I have the following problem:
Let $C_m$ and $C_n$ be two finite cyclic groups of cardinality $m$ and $n$. Let $d=\gcd(m,n)$ and $f:C_m\rightarrow C_n$ be a morphism of groups. Let $C_d\subset C_n$ be the unique subgroup of cardinality $d$. Show that the image of $f$ is contained in $C_d$.
I have just shown in a first part that $\forall x\in C_m$, $ord(f(x))|d$.
And I wanted to prove the statement as follows:
Proof
Let $g$ be a generator of $C_n$, i.e. $$\langle g \rangle=\{1,g^1,g^2,...,g^{n-1}\}=C_n$$Then since $C_d$ is a subgroup of $C_n$ we know that also $C_d$ is cyclic, to be more precise $$\{1,g^1,...,g^{d-1}\}=C_d$$ where $d<n$. Now let $x\in C_m$ and consider $f(x)$. Then since $f$ is a morphism of groups $$Im(f)<C_n\Rightarrow f(x)\in C_n \Rightarrow f(x)=g^i$$ for some $1\leq i\leq n-1$, but we just know that $ord(f(x))|d$ so we indeed have that $f(x)=g^j, \,\,1\leq j\leq d-1$. And this means that $f(x)\in C_d$, and thus $Im(f)\subset C_d$.
Does this work or is it completly wrong?

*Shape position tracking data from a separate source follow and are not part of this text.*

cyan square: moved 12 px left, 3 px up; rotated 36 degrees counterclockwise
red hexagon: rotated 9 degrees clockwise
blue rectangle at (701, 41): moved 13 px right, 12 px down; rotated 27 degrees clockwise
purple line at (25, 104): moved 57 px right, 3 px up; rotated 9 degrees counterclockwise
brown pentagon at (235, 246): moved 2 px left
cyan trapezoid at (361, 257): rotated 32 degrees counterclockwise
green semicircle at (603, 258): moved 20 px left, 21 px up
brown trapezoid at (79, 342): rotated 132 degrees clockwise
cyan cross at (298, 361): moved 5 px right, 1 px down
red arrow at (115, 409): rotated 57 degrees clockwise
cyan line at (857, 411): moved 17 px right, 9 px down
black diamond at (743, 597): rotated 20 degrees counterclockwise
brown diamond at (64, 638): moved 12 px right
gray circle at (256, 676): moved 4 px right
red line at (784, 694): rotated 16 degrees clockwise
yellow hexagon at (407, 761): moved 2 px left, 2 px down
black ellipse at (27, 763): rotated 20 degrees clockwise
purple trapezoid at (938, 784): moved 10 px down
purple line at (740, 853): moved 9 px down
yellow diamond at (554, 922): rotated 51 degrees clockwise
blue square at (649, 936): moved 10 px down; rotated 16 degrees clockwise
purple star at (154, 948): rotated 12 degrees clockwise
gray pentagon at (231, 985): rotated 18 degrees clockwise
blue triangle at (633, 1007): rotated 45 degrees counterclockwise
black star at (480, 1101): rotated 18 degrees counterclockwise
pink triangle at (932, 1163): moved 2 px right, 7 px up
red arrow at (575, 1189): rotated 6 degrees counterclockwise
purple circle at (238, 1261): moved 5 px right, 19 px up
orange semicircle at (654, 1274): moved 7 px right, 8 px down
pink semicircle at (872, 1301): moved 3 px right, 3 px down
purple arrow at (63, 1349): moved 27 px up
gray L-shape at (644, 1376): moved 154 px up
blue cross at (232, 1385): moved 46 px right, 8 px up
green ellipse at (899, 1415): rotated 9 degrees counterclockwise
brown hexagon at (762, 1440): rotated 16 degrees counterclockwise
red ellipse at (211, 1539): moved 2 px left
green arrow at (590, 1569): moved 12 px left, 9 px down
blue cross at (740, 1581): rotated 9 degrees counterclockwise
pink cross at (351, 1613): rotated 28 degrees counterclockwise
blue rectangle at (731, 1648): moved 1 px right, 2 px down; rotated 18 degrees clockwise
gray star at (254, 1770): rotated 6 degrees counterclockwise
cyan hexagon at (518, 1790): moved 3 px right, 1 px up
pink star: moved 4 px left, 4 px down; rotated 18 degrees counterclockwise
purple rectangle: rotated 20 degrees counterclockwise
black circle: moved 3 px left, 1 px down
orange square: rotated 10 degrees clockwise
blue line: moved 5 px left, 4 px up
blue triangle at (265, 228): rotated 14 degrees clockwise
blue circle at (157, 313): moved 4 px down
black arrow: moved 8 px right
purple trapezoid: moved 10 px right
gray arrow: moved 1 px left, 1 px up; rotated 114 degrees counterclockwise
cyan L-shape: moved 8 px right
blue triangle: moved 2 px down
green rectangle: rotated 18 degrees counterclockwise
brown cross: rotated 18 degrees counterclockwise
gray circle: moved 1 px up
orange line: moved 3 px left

It would be helpful if someone could take a look and write some comments.
Thanks a lot.
$Im(f)$ is a subgroup of $C_n$. So all elements of $Im(f)$ have order dividing $n$.
Let $x\in C_m$ with order $l$. Then $l$ divides $m$. Thus $f(x)^l = f(x^l) = f(1) = 1$ and so $f(x)$ has order dividing $l$ which divides $m$.
It follows that all elements of $f(C_m)$ have order dividing both $m$ and $n$ and so have order dividing $\gcd(m,n)$.